Objective To summarize the research progress on the mechanism related to traumatic brain injury (TBI) to promote fracture healing, and to provide theoretical basis for clinical treatment of fracture non-union. Methods The research literature on TBI to promote fracture healing at home and abroad was reviewed, the role of TBI in fracture healing was summarized from three aspects of nerves, body fluids, and immunity, to explore new ideas for the treatment of fracture non-union. Results Numerous studies have shown that fracture healing is faster in patients with fracture combined with TBI than in patients with simple fracture.

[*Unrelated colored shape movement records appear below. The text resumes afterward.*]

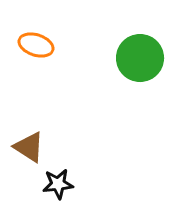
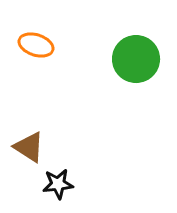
green circle: moved 4 px left, 1 px down
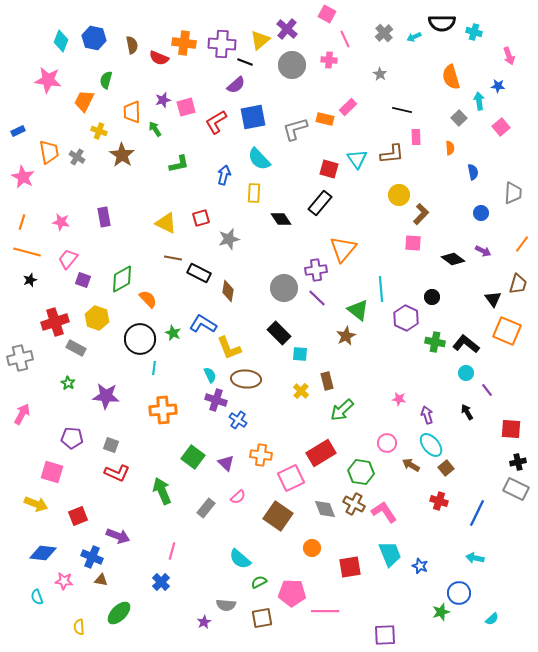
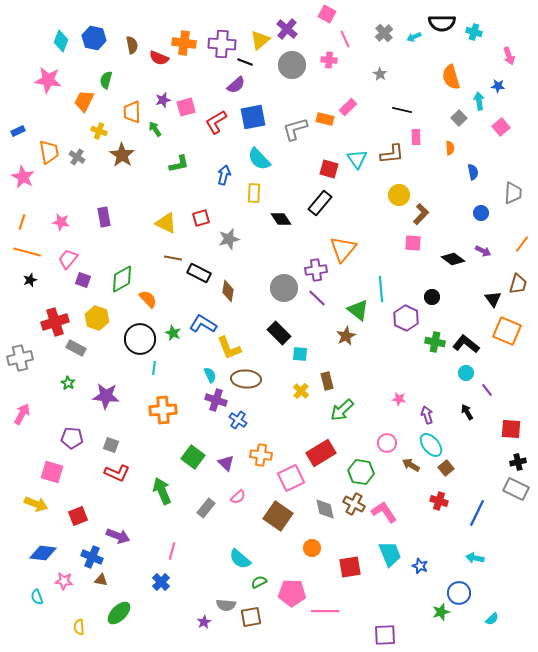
gray diamond at (325, 509): rotated 10 degrees clockwise
brown square at (262, 618): moved 11 px left, 1 px up
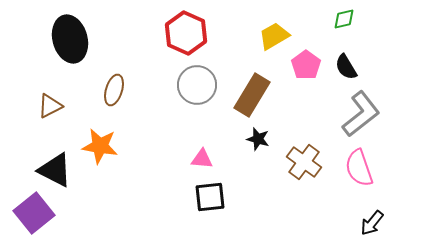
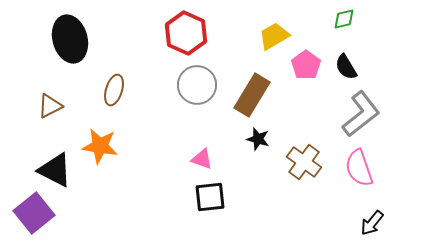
pink triangle: rotated 15 degrees clockwise
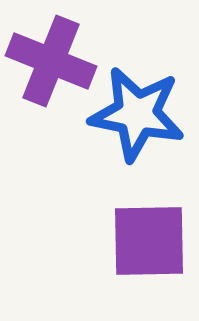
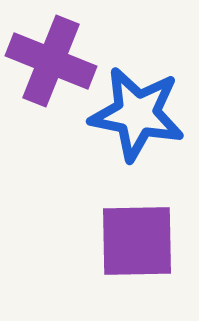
purple square: moved 12 px left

It is found that the expression of various cytokines and hormones in the body fluids of patients with fracture and TBI is significantly higher than that of patients with simple fracture, and the neurofactors released by the nervous system reaches the fracture site through the damaged blood-brain barrier, and the chemotaxis and aggregation of inflammatory cells and inflammatory factors at the fracture end of patients with combined TBI also differs significantly from those of patients with simple fracture. A complex network of humoral, neural, and immunomodulatory networks together promote regeneration of blood vessels at the fracture site, osteoblasts differentiation, and inhibition of osteoclasts activity. Conclusion TBI promotes fracture healing through a complex network of neural, humoral, and immunomodulatory, and can treat fracture non-union by intervening in the perifracture microenvironment.